Enabling security involves generating TLS
certificates to encrypt information, and then configuring components
to use those certificates for security. The
security tool provides both of these functions:
- Certificate generation
- First, the security tool generates server certificates, which
start from a root certificate:
- If you provide a root certificate, the security tool generates the server certificates signed by the provided root.

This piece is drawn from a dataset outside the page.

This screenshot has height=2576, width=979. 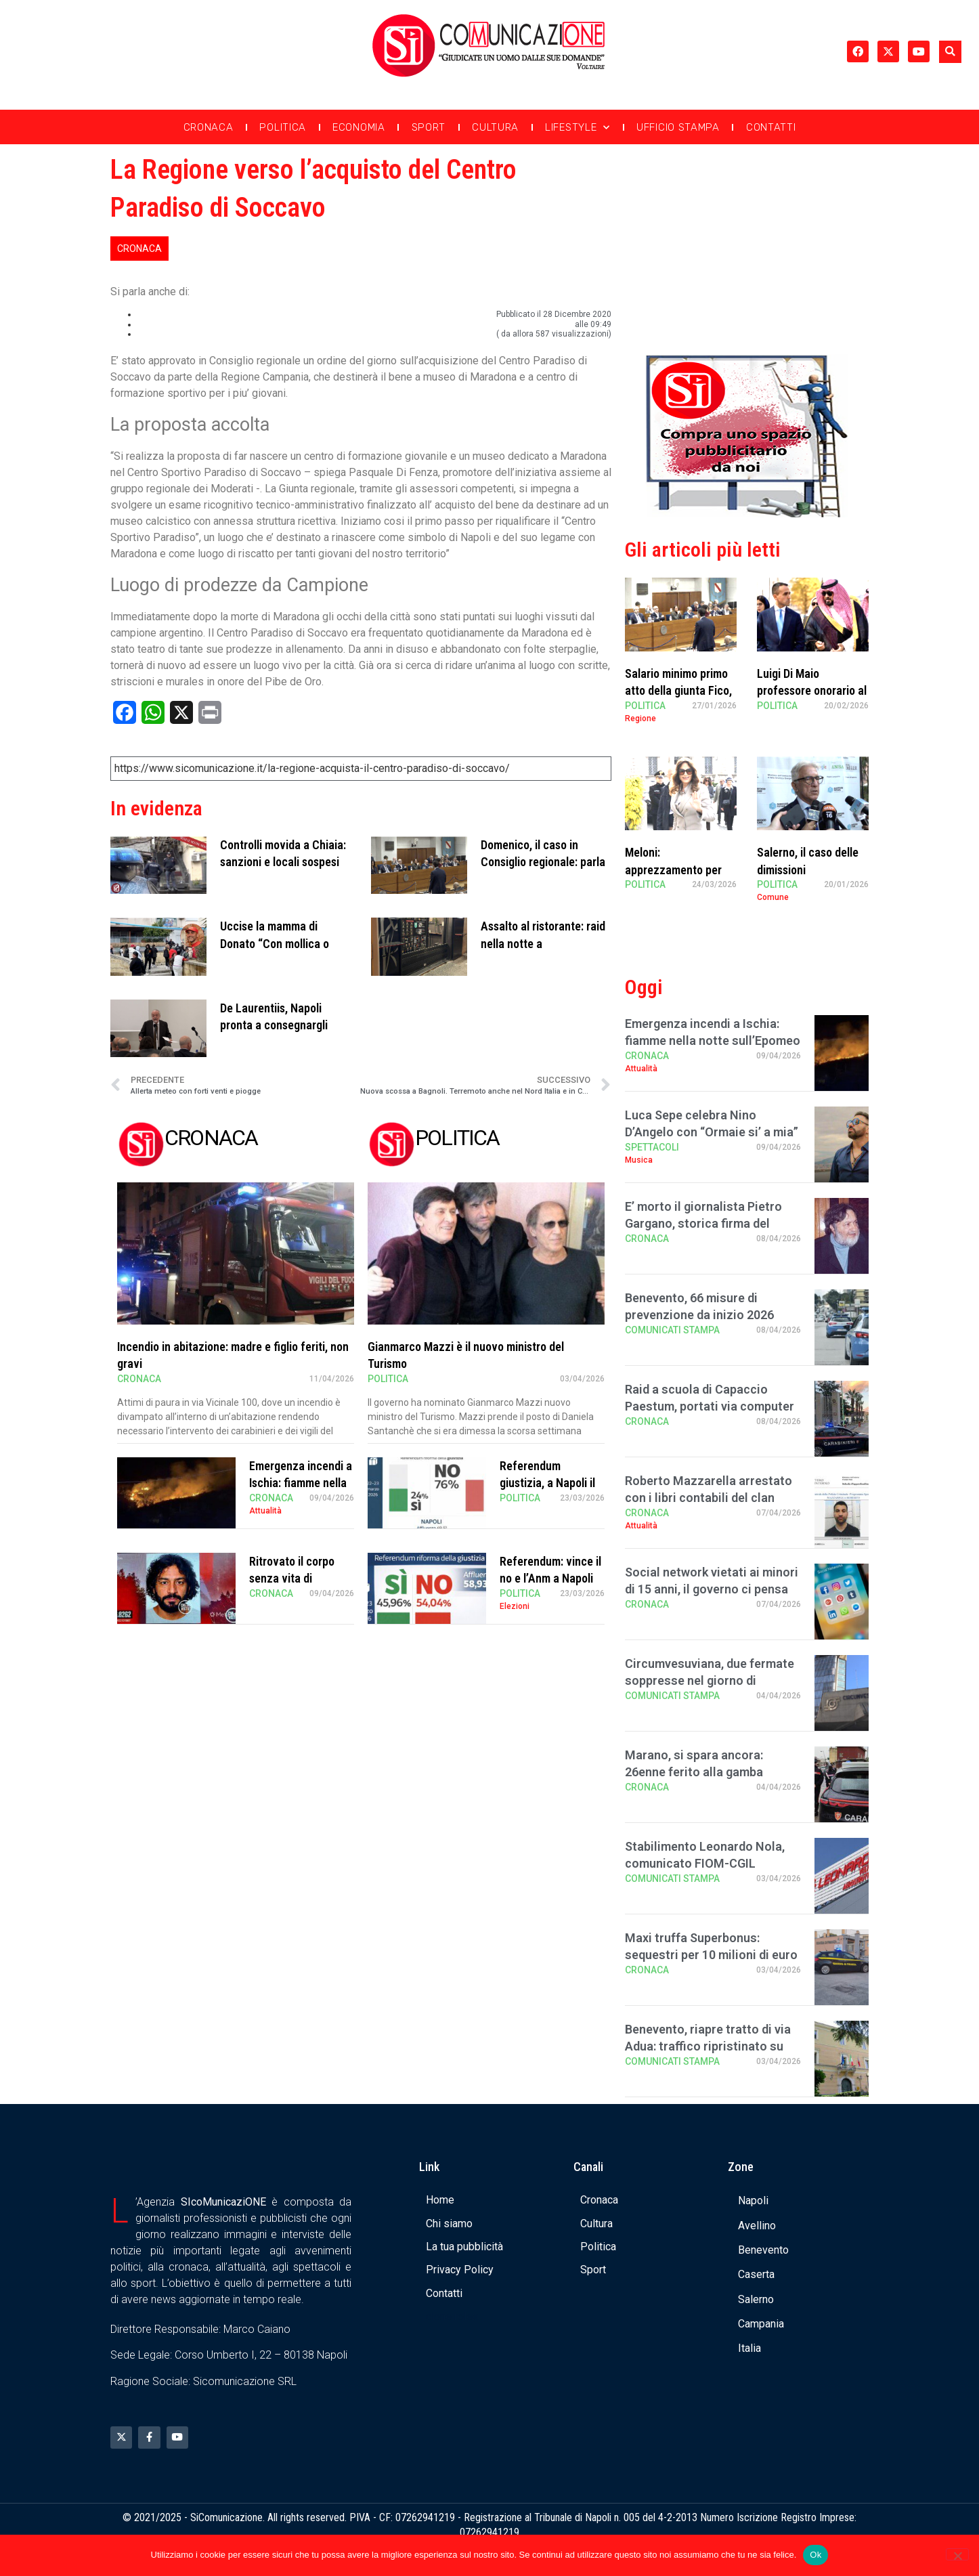 What do you see at coordinates (771, 127) in the screenshot?
I see `Contatti` at bounding box center [771, 127]. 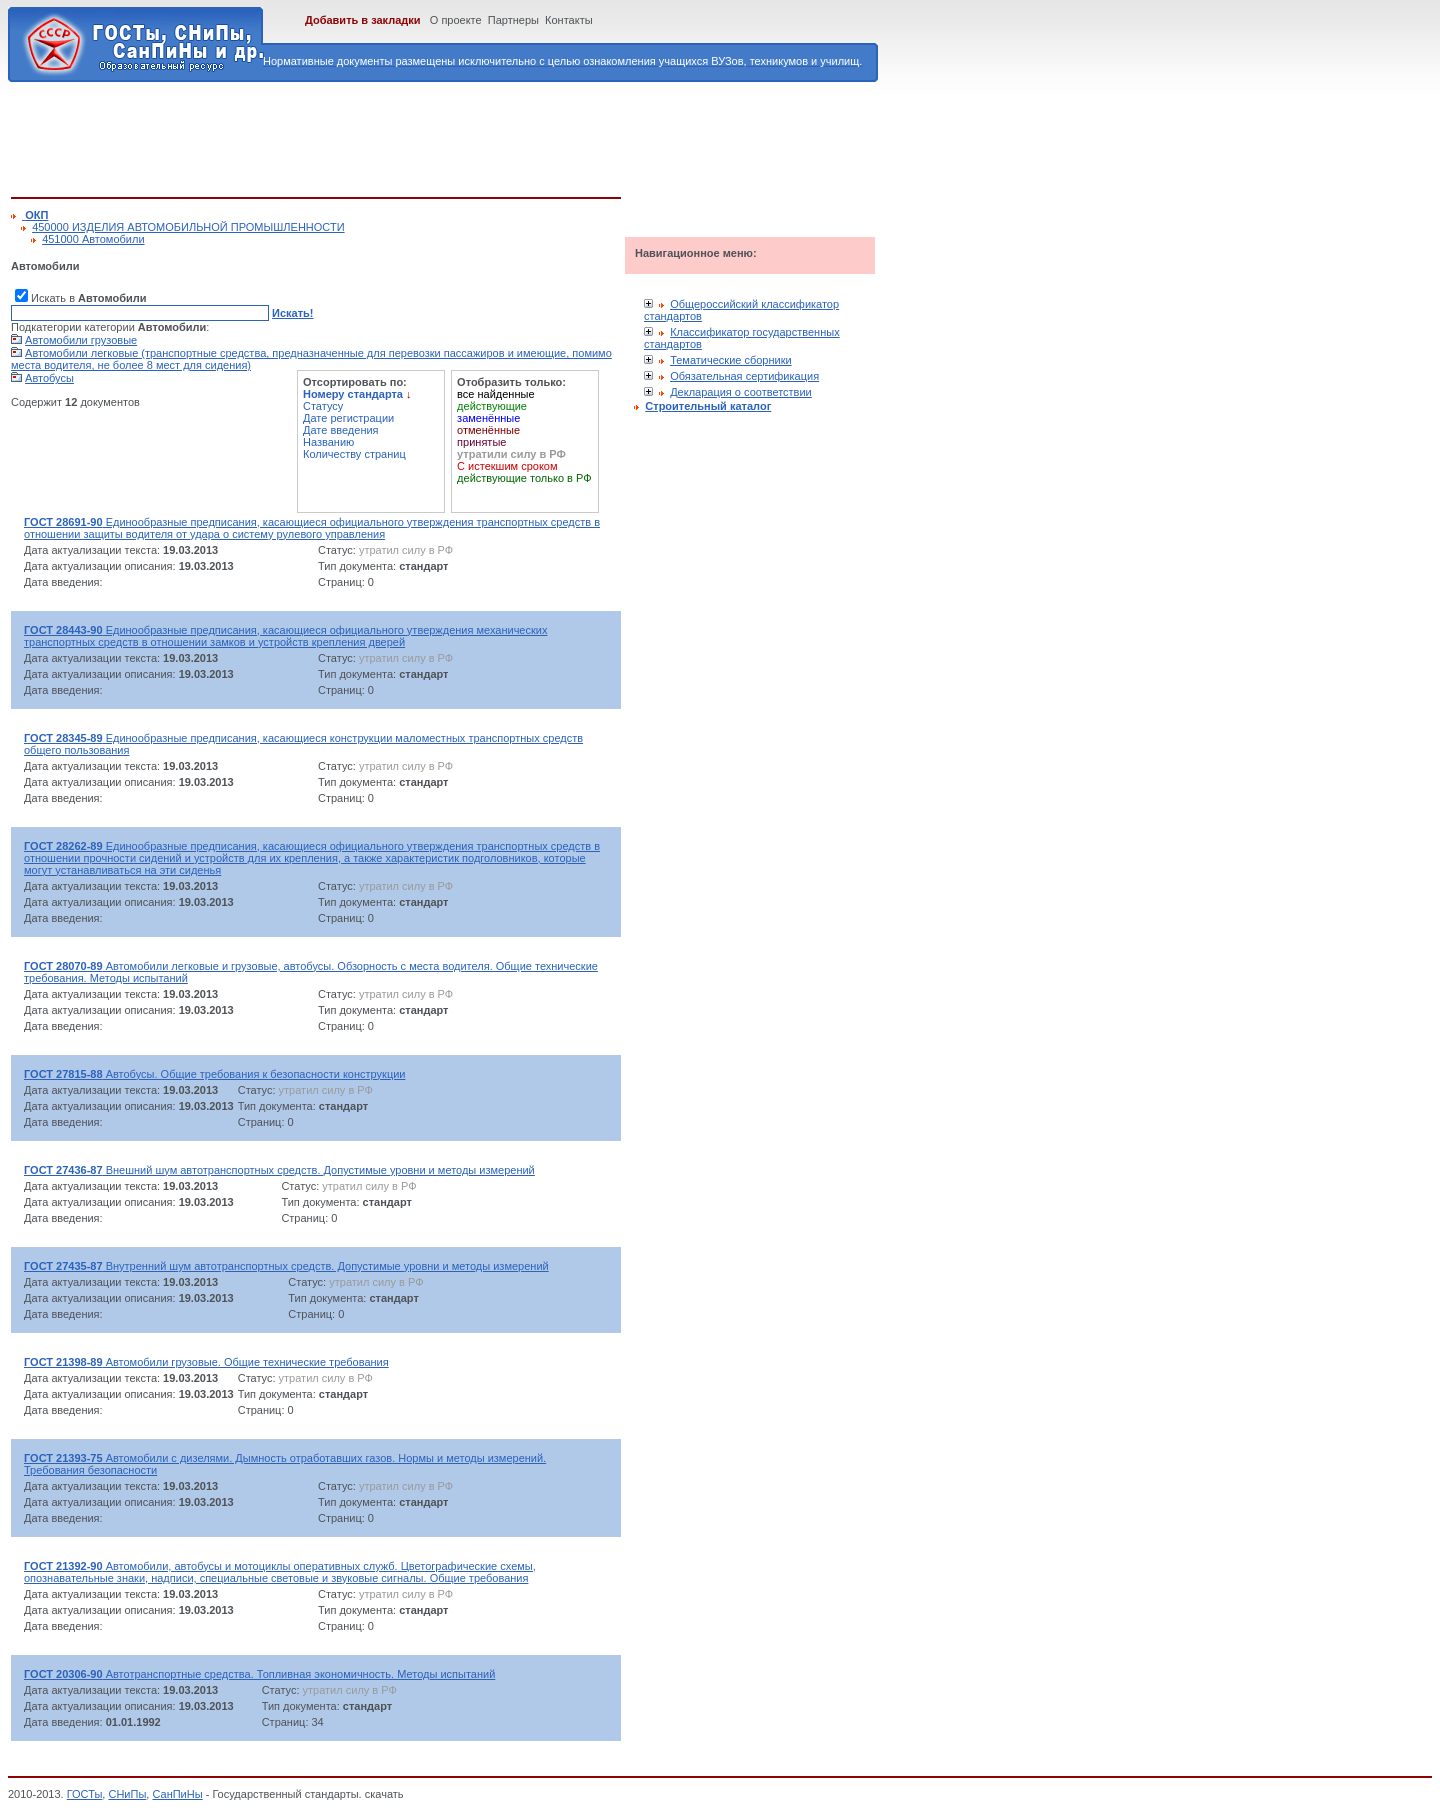 This screenshot has height=1808, width=1440. I want to click on Тематические сборники, so click(731, 360).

- If you do not provide a certificate, the security tool first generates a self-signed root certificate, and then generates server certificates signed by that root.
- Security configuration
- After the tool generates the server certificates, it automatically configures
security using these certificates.
The security tool uses parameters from the ssltool.conf file to configure security. It uses the defaults set in that file, or any modifications you may have made to the defaults.
Before you begin
- Python 2.7.5 or higher must be installed on your hosts.
- You must be a cluster administrator to run ssltool.py.
- To
use the SSL tool, ensure that you include the JRE bin directory in your
operating system PATH; for
example:
export PATH=$EGO_TOP/jre/4.0/operating_system_type/bin:$PATH
About this task
The ssltool.py tool is supported on Linux® and Linux for POWER® hosts and is located at $EGO_TOP/4.0/scripts/ssltool/. This directory also contains a README.txt file for detailed usage information.
To learn about enabling security between system daemons or components, see IBM Spectrum Symphony and Transport Layer Security (TLS).